■ Saved data entries ■
════════════════════

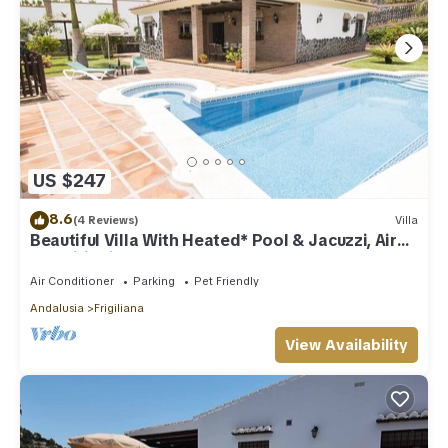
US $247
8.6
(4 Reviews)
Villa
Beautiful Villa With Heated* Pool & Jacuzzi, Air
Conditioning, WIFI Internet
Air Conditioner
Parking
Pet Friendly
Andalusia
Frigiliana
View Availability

════════════════════

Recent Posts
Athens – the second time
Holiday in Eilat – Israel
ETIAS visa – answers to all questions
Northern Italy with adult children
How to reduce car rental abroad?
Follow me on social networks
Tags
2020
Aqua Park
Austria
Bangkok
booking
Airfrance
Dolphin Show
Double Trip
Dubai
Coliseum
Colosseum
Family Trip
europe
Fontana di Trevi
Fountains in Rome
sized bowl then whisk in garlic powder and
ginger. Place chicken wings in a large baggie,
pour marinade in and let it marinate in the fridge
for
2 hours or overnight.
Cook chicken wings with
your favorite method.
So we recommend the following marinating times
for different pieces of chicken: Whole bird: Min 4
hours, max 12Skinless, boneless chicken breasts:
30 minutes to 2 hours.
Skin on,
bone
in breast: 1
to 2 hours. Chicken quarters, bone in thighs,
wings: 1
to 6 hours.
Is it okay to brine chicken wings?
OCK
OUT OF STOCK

════════════════════

■ EXERCISE GOAL ■
Would you print, exactly as written, every line above from the one holding "Pet Friendly" through the one holding "View Availability", with both included and no other lines?

■ RESULT BELOW ■
Pet Friendly
Andalusia
Frigiliana
View Availability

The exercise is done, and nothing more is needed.